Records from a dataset
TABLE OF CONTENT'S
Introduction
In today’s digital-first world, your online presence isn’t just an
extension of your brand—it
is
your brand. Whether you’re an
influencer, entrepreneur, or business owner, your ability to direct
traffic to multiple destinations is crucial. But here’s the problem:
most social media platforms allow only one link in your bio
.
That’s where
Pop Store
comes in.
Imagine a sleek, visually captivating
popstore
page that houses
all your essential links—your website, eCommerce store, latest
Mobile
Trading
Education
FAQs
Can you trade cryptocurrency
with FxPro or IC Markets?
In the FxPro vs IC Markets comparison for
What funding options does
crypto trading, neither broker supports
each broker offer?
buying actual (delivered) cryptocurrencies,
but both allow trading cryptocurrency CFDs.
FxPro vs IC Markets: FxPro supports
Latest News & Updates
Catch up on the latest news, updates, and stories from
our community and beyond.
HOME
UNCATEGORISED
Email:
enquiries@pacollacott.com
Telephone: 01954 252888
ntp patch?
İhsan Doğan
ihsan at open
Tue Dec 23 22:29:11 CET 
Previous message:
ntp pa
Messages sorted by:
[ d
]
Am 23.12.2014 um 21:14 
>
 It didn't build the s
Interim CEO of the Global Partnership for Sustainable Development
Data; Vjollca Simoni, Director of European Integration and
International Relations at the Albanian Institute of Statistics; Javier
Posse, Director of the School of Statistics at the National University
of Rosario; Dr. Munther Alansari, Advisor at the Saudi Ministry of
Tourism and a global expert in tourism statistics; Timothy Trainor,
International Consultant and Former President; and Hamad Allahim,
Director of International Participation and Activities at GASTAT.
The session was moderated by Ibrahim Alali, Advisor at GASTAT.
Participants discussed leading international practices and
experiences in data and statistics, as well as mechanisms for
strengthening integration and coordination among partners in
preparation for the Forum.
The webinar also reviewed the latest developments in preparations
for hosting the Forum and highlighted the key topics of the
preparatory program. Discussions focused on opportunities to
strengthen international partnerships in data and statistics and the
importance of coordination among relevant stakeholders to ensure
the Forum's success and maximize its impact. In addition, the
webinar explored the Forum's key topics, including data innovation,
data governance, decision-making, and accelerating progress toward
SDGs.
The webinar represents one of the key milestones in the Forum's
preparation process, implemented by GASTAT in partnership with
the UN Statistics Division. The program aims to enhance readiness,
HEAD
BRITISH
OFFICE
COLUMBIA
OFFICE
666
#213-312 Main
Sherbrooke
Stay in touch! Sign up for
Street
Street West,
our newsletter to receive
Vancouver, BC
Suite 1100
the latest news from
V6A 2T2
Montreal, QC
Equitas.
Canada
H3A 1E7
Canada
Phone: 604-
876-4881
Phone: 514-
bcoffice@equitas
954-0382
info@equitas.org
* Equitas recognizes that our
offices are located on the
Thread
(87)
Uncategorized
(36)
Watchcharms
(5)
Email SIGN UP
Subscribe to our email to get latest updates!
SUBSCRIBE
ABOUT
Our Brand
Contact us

■ **WHAT TO PRODUCE**:
Reproduce each line above without any alteration.

■ **REPLY**:
TABLE OF CONTENT'S
Introduction
In today’s digital-first world, your online presence isn’t just an
extension of your brand—it
is
your brand. Whether you’re an
influencer, entrepreneur, or business owner, your ability to direct
traffic to multiple destinations is crucial. But here’s the problem:
most social media platforms allow only one link in your bio
.
That’s where
Pop Store
comes in.
Imagine a sleek, visually captivating
popstore
page that houses
all your essential links—your website, eCommerce store, latest
Mobile
Trading
Education
FAQs
Can you trade cryptocurrency
with FxPro or IC Markets?
In the FxPro vs IC Markets comparison for
What funding options does
crypto trading, neither broker supports
each broker offer?
buying actual (delivered) cryptocurrencies,
but both allow trading cryptocurrency CFDs.
FxPro vs IC Markets: FxPro supports
Latest News & Updates
Catch up on the latest news, updates, and stories from
our community and beyond.
HOME
UNCATEGORISED
Email:
enquiries@pacollacott.com
Telephone: 01954 252888
ntp patch?
İhsan Doğan
ihsan at open
Tue Dec 23 22:29:11 CET 
Previous message:
ntp pa
Messages sorted by:
[ d
]
Am 23.12.2014 um 21:14 
>
 It didn't build the s
Interim CEO of the Global Partnership for Sustainable Development
Data; Vjollca Simoni, Director of European Integration and
International Relations at the Albanian Institute of Statistics; Javier
Posse, Director of the School of Statistics at the National University
of Rosario; Dr. Munther Alansari, Advisor at the Saudi Ministry of
Tourism and a global expert in tourism statistics; Timothy Trainor,
International Consultant and Former President; and Hamad Allahim,
Director of International Participation and Activities at GASTAT.
The session was moderated by Ibrahim Alali, Advisor at GASTAT.
Participants discussed leading international practices and
experiences in data and statistics, as well as mechanisms for
strengthening integration and coordination among partners in
preparation for the Forum.
The webinar also reviewed the latest developments in preparations
for hosting the Forum and highlighted the key topics of the
preparatory program. Discussions focused on opportunities to
strengthen international partnerships in data and statistics and the
importance of coordination among relevant stakeholders to ensure
the Forum's success and maximize its impact. In addition, the
webinar explored the Forum's key topics, including data innovation,
data governance, decision-making, and accelerating progress toward
SDGs.
The webinar represents one of the key milestones in the Forum's
preparation process, implemented by GASTAT in partnership with
the UN Statistics Division. The program aims to enhance readiness,
HEAD
BRITISH
OFFICE
COLUMBIA
OFFICE
666
#213-312 Main
Sherbrooke
Stay in touch! Sign up for
Street
Street West,
our newsletter to receive
Vancouver, BC
Suite 1100
the latest news from
V6A 2T2
Montreal, QC
Equitas.
Canada
H3A 1E7
Canada
Phone: 604-
876-4881
Phone: 514-
bcoffice@equitas
954-0382
info@equitas.org
* Equitas recognizes that our
offices are located on the
Thread
(87)
Uncategorized
(36)
Watchcharms
(5)
Email SIGN UP
Subscribe to our email to get latest updates!
SUBSCRIBE
ABOUT
Our Brand
Contact us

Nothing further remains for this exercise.